Radical career move pays dividends for French wine entrepreneur

A change of career and country - switching from financier to wine-bar proprietor and swapping France for China - proved to be hugely beneficial for Olivier Six. The Frenchman came to Beijing six years ago and is now firmly settled in the capital, as Beijing manager of the French-owned wine importing company East Meets West (EMW). It is a job that has allowed him to tap into a vast range of wine-drinking contacts, established when previously running a popular bar in the city.

La Baie des Anges, situated close to scenic Houhai Lake, in one of the historical hutong (alleyways), was a particular favorite of the French community, known for its affordable wine, high-quality bar snacks and warmly welcoming atmosphere

Six and his brother Benjamin made it a going concern and would be pouring generous measures of wine to this day if a steep rent rise had not forced them out of business. When the landlord demanded a big increase, Six decided it was time to bid au revoir to Houhai, taking with him some fond memories and a wealth of hard-earned knowledge about doing business in Beijing.

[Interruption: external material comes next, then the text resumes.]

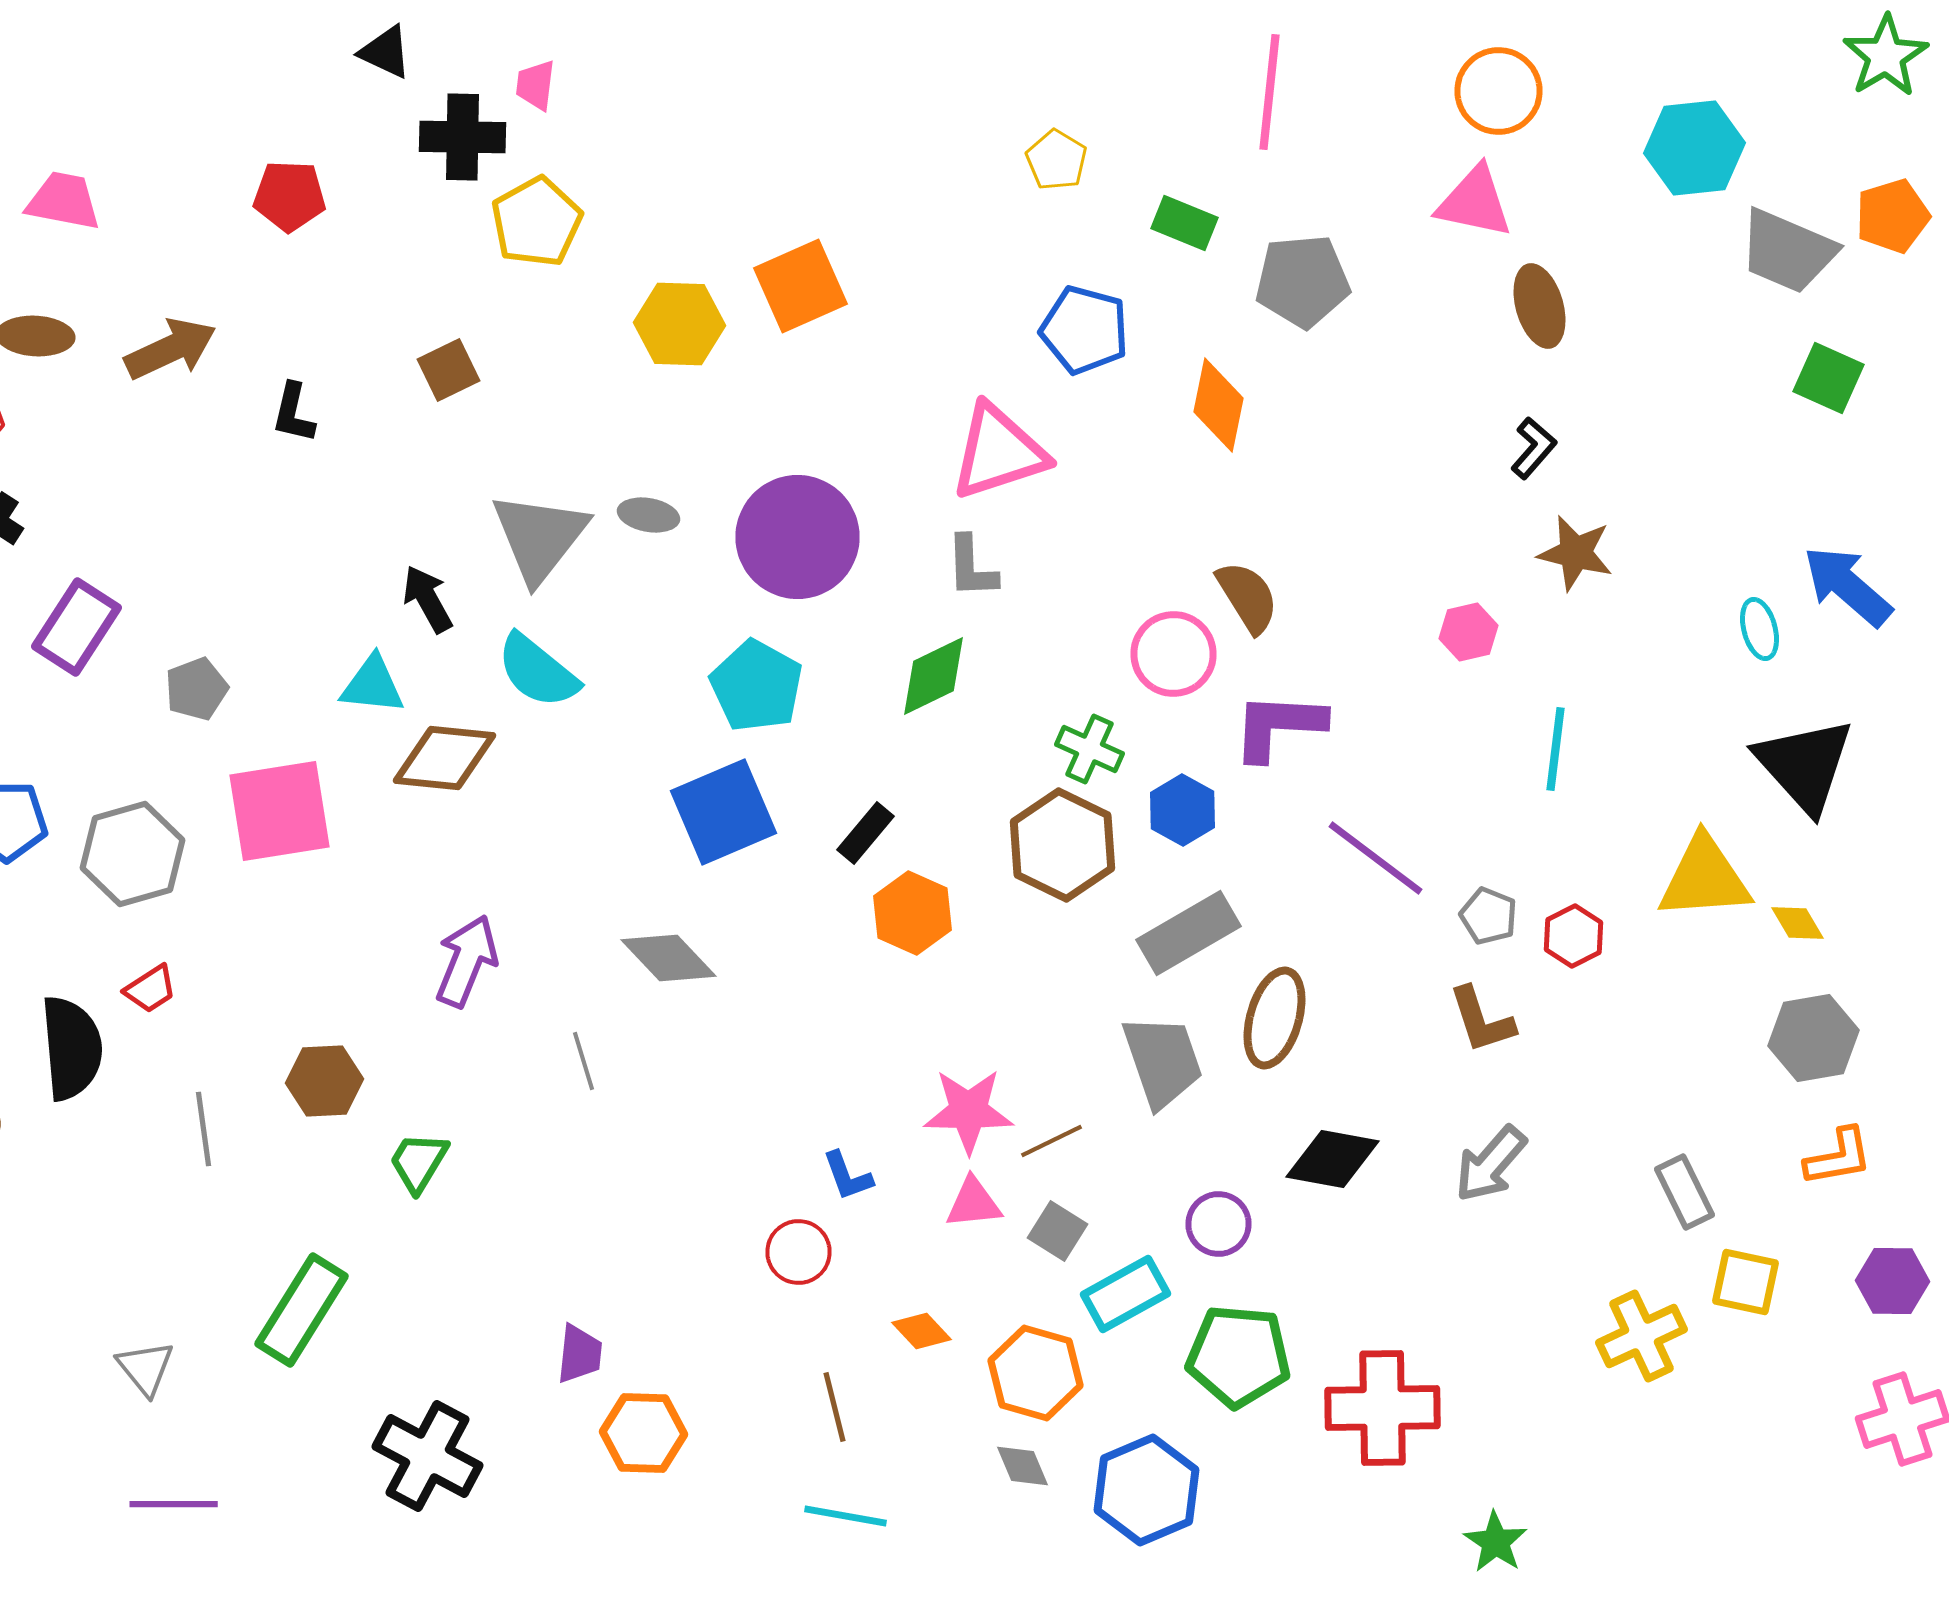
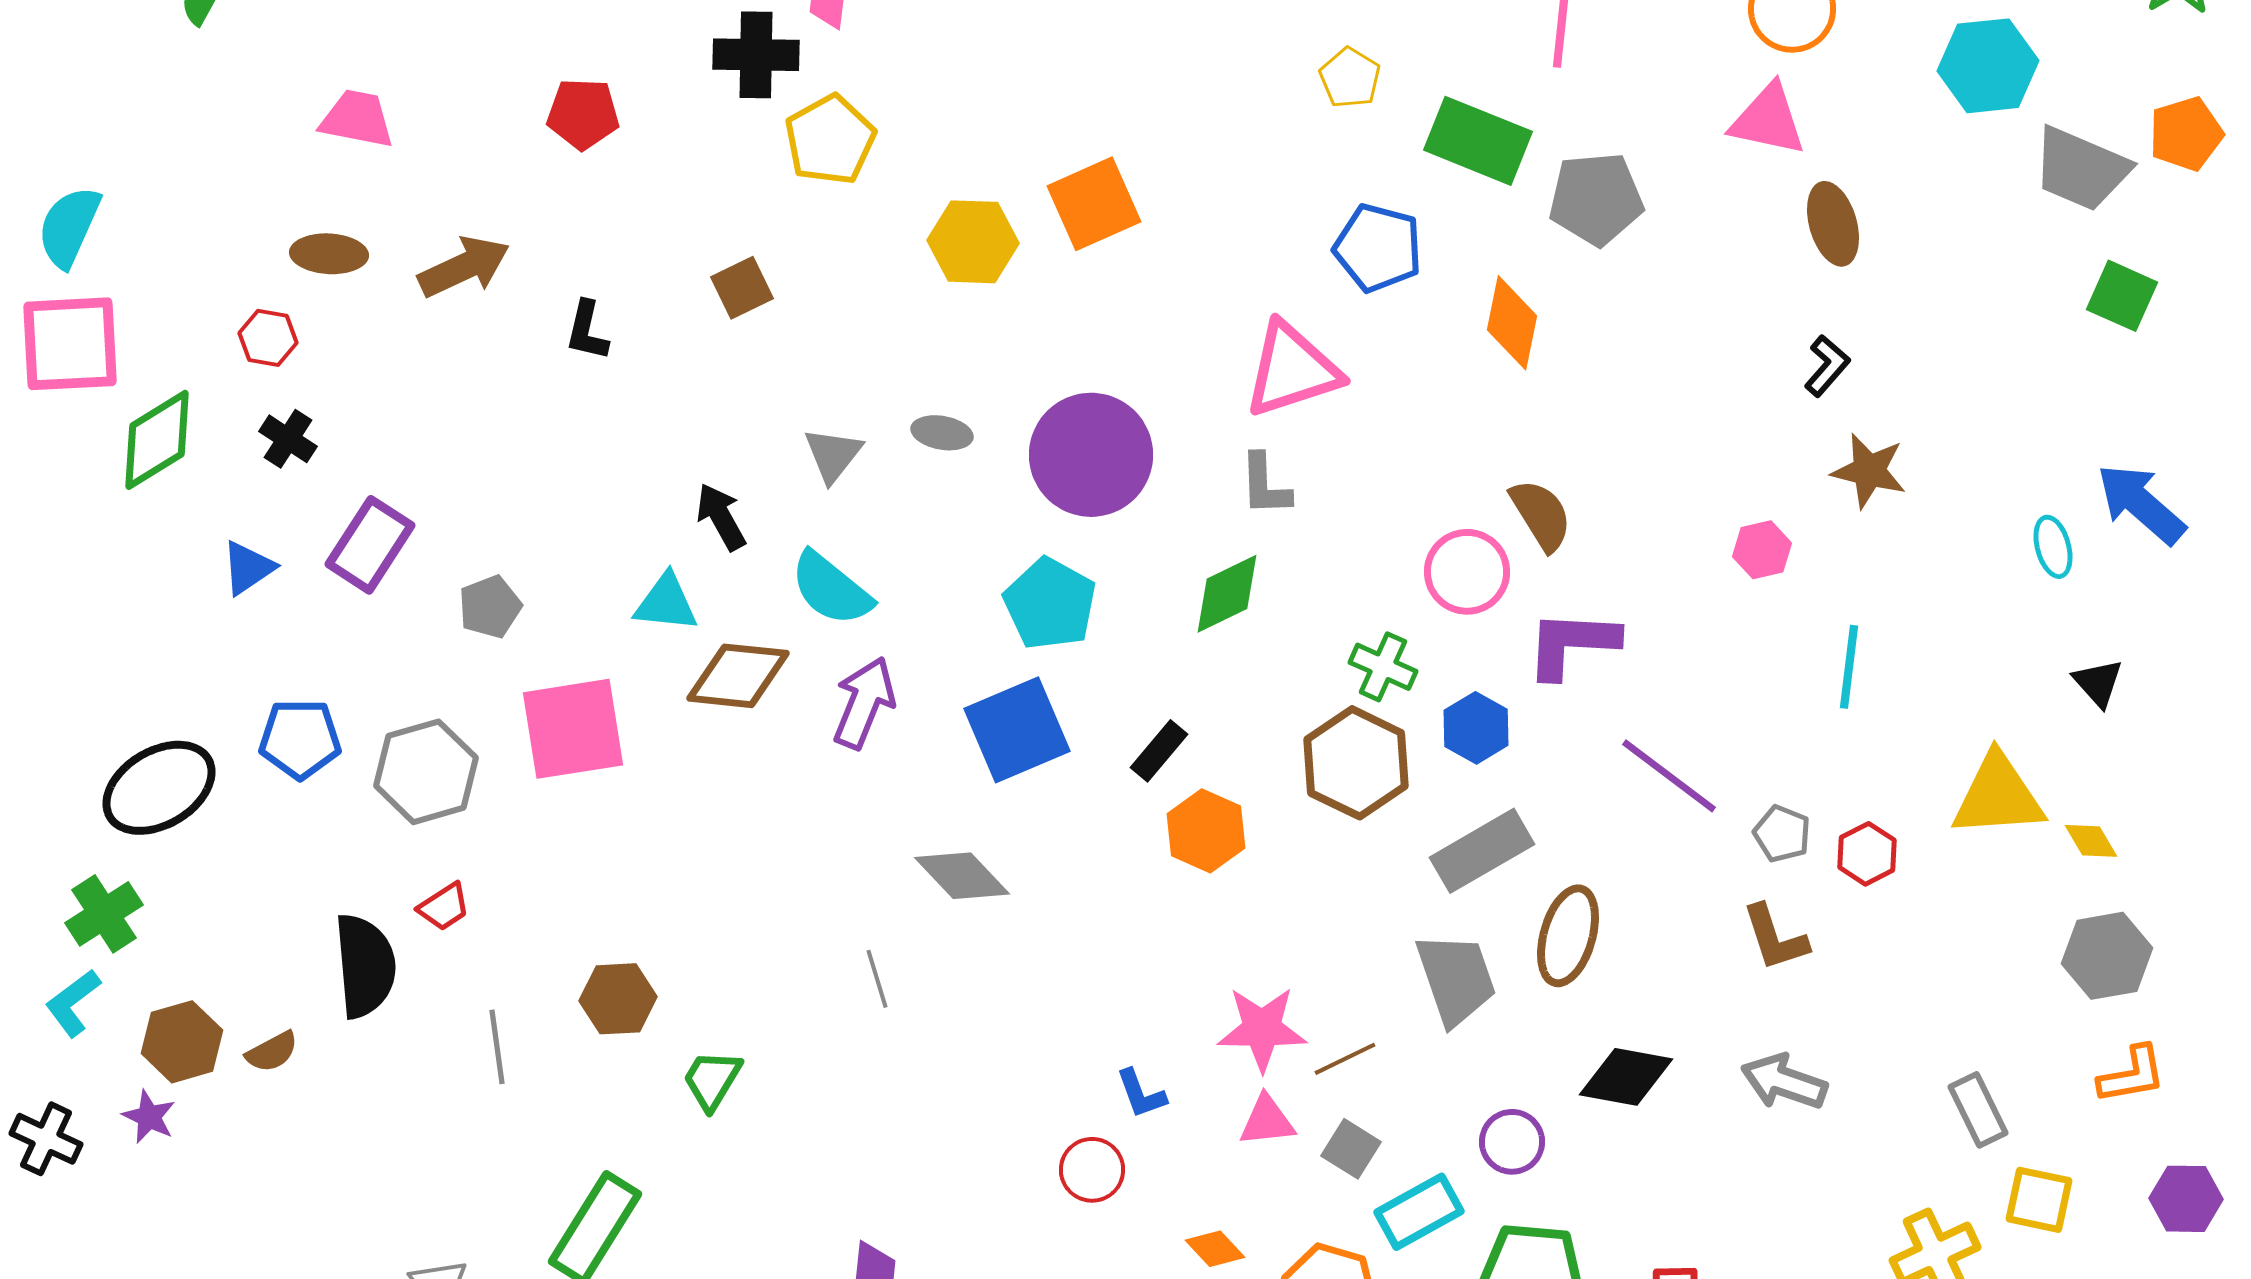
green rectangle: (1184, 223) -> (1478, 141), size x1.6
gray triangle: (540, 537) -> (833, 455), size x0.6
black triangle: (1804, 765) -> (2098, 683), size x0.5
purple arrow: (466, 961) -> (864, 703), moved
gray arrow: (1490, 1164) -> (1784, 1082), turned 68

"I learned a lot running the wine bar. The main thing was patience," he says. "The second thing was how to make a business in China with a company. When we registered the bar as a wholly owned foreign enterprise, I did every part of it - a lawyer helped me with the paperwork - and it took six months.

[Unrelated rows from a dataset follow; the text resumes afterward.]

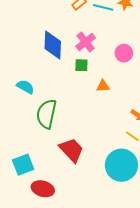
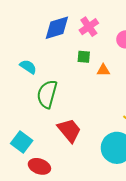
blue diamond: (53, 45) -> (57, 28), turned 68
green square: (81, 65) -> (84, 57), moved
cyan square: (23, 165) -> (22, 142), turned -35

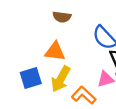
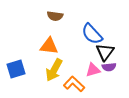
blue square: (31, 78) -> (16, 69), moved

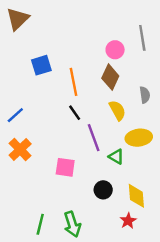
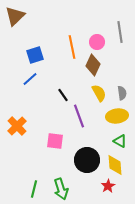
orange line: (73, 82) -> (72, 47), moved
gray semicircle: (145, 95) -> (122, 93), moved
blue line: (15, 115) -> (30, 79), moved
green triangle: (116, 157) -> (120, 141), moved
black circle: (103, 190) -> (87, 160), size x1.6

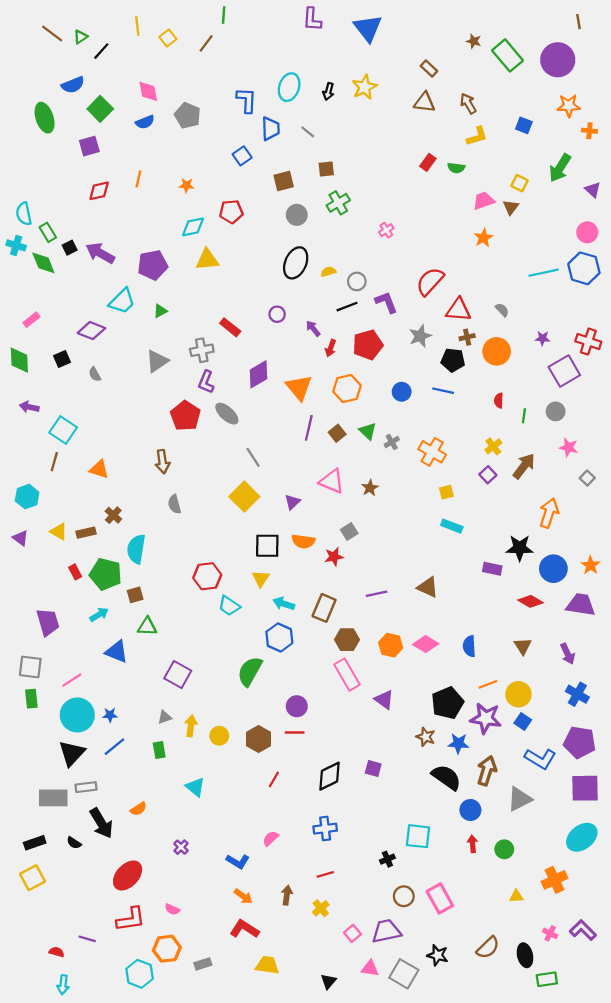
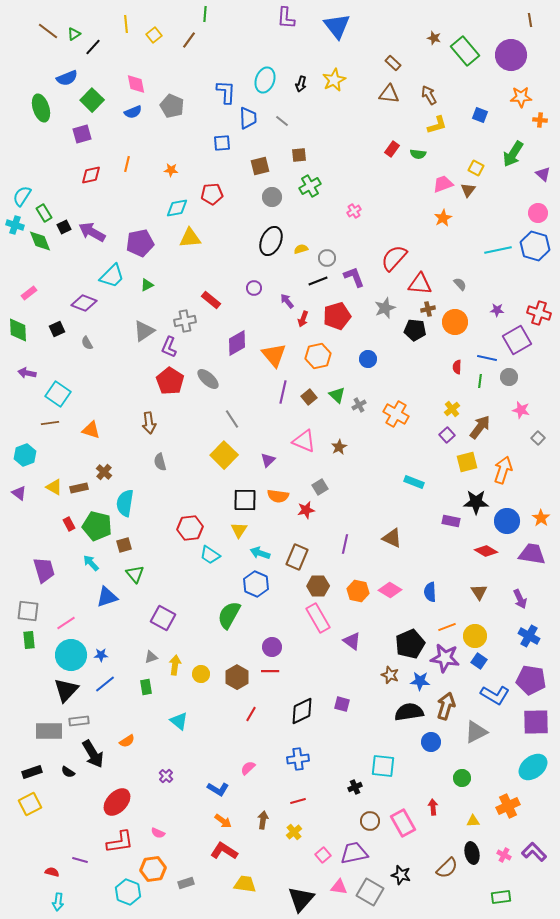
blue square: (242, 156) -> (222, 143), turned 30
cyan semicircle: (24, 214) -> (22, 196), turned 45
purple L-shape: (206, 382) -> (169, 347), moved
blue line: (443, 391) -> (487, 358), moved
brown line: (54, 462) -> (50, 423), turned 66
yellow square: (446, 492) -> (467, 462), moved, size x1.5
purple line: (376, 594) -> (345, 544), turned -66
cyan arrow: (99, 615) -> (91, 563), turned -102
green triangle: (147, 627) -> (135, 574), turned 48
blue triangle: (117, 652) -> (107, 597), turned -40
black semicircle: (446, 777) -> (409, 712), turned -44
red arrow: (473, 844) -> (433, 807), moved
black ellipse: (525, 955) -> (472, 853), moved
black triangle: (328, 981) -> (301, 899), size x1.8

"When we first came, we didn't speak the language, didn't know anyone, had no friends or family here, it was like a brand-new beginning. My brother had been working in computer engineering and I was in finance. We were bored and wanted to do something different. Coming to China was definitely different."

The Six brothers had secured the venue through a Chinese family friend, but after the initial introduction they were on their own. The hutong dwelling, in one of the most charming parts of imperial Beijing, was given a major makeover and equipped with a small stage for entertainers to perform.

That was six years ago, in a very different Beijing, a city that did not have a surfeit of bars, or that many local Chinese oenophiles. The EMW customers that Six deals with today include significant numbers of young Chinese who are au fait with wine and eager to learn much more.

Beijing also has many more wine-drinking options compared with the time Six first arrived in the city. Bars and restaurants such as Mesh and Sureno in the Opposite House, Scarlet in the Hotel G, Enoterra and Aqua in Nali Patio, Capital M and the Temple Restaurant Beijing all take their wine lists very seriously.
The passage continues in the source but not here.